Douglas Crabbe - The Multiple Murder

The Multiple Murder

On the evening of 18 August 1983, Crabbe spent an hour at the Inland Motel bar before being refused service for intoxication. The bar was part of the Inland Motel, a short distance from the base of Uluru. It was on the eastern side of the rock, a few minutes walk from the camp site from which Azaria Chamberlain disappeared in 1980 but which had closed by August 1983. Crabbe, then aged 36, walked behind the bar and confronted bar staff before being involved in a fight and being ejected from the premises at 12.30am.

He then walked approximately 500 metres to his parked Mack truck, and drove it to the nearby Uluru Motel, where he unhitched one of two attached trailers. Crabbe then drove the truck and one trailer back to the Inland Motel. According to witness Martin Fisher:

"Crabbe then maneuvered the 25 ton Semi and trailer, at speed, around a blind bend, through a car park, around a minibus, turned and drove it through the Besser brick wall into the crowded bar, crushing the people there. Leaving the engine running, he then got out of the truck, smiled down at one of his victims, stepped over some bodies and ran. This was at 1.10am. It had been 40 minutes between being thrown out and driving the truck into the bar. He was captured the next morning walking out of the bush 22 kilometres away."

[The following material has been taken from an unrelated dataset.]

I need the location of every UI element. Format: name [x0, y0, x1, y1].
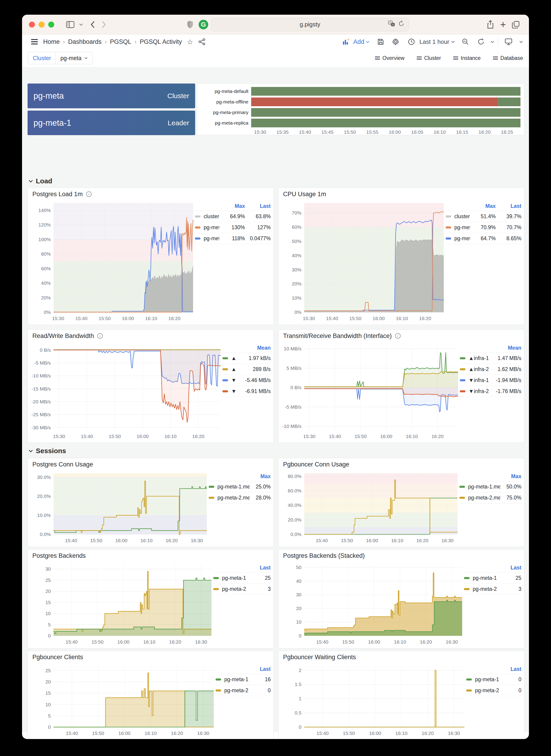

It was estimated that fewer than 50 people were in the bar at the time of the crash. Many of the customers were construction workers from the nearby resort project of Yulara, which was being constructed to replace the Inland Motel and two neighbouring motels to allow the ground around Uluru to revert to its natural state.

Witnesses likened the impact of the truck hitting the motel to that of a bomb exploding. The truck had penetrated the building to the length of one trailer. The truck remained in place after impact, and was the only thing holding up the building's roof. After the crash the dining room adjacent to the bar became an emergency clinic for the injured. Four people were killed instantly in the crash. A fifth person died in a hospital in Alice Springs, Northern Territory after surgeons worked for five and a half hours to save her life. The 35 year old woman had sustained severe internal injuries.

Crabbe's capture occurred at the Yulara Tourist Village construction site after a search by police and Aboriginal trackers. The Yulara settlement is a distance of several kilometres from the former site of the Inland Motel. William Hugh O'Neill, the catering manager from the Yulara Construction Camp, testified that he found Crabbe walking towards him near the construction camp on the morning of 18 August. Crabbe waited with O'Neill for police to arrive, asking the extent of the damage to the motel. Crabbe was informed by O'Neill that at least four people had died, including "one of my boys from the kitchen".